In her application October 3, 1928, the insured stated that she was in good health at that time, that she had never consulted a physician for any ailment or disease, except for the grippe for seven days in 1927, giving the name of the attending physician, that she had not consulted or been treated by any physician, except upon the above occasion, in the last five years for any illness or ailment, or had been advised that her physical condition was not as good as it should be, or been advised to take treatment to improve it.
The uncontradicted oral testimony supplemented by the records of the institutions where the insured abided show that she had been in Phipps Institute, and upon two occasions had been in the Hamburg State Sanitarium. She was admitted in the latter institution August 3, 1927, and sojourned there until October 15, 1927, and was discharged unimproved. She was again admitted May 30, 1928 and discharged eighty-one days thereafter on August 19, 1928, unimproved, she being in a far advanced state of tuberculosis. She left at her own volition, and against advice. All of these visits were prior to the date of her application.
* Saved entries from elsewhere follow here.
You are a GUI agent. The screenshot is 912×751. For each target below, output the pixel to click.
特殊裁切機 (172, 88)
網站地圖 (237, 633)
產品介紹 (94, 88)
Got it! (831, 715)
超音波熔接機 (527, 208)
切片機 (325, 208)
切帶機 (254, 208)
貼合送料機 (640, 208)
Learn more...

The concealment on the part of the applicant that she had been treated at the above institutions was a suppression of a material fact, and we all think defeats recovery in the present case. Both the Phipps Institute and the Hamburg establishment are, as shown, exclusively for consumptive patients. In the case of Panopoulous v. Metropolitan Life Insurance Co., 96 Pa. Super. 415, "applicant denied that she had consulted any physicians or been in any asylum, hospital or sanitarium. The uncontradicted evidence showed the contrary." This court affirmed the entry of a judgment for the defendant by the lower court. This was followed by the case of Russ v. Metropolitan Life Insurance Co., 98 Pa. Super. 353. In that case the policy was issued on December 27, 1926, and in March 30th of the following year the insured died of tuberculosis. It there appeared that the patient had been in the Philadelphia General Hospital suffering among other things with tuberculosis. We there held that the failure to have stated the real facts in the application was fatal to plaintiff's case. In Robinson v. Metropolitan Life Insurance Co., 99 Pa. Super. 152, the disclosure of the fact that the insured had been at the hospital was withheld. This court states that the uncontradicted evidence showed the breach of condition upon which liability would depend, and that such proof made it the duty of the court below to hold that the plaintiff could not recover. We think these cases rule the present.
The judgment is reversed and the record remitted with instructions that the lower court enter judgment in favor of the defendant.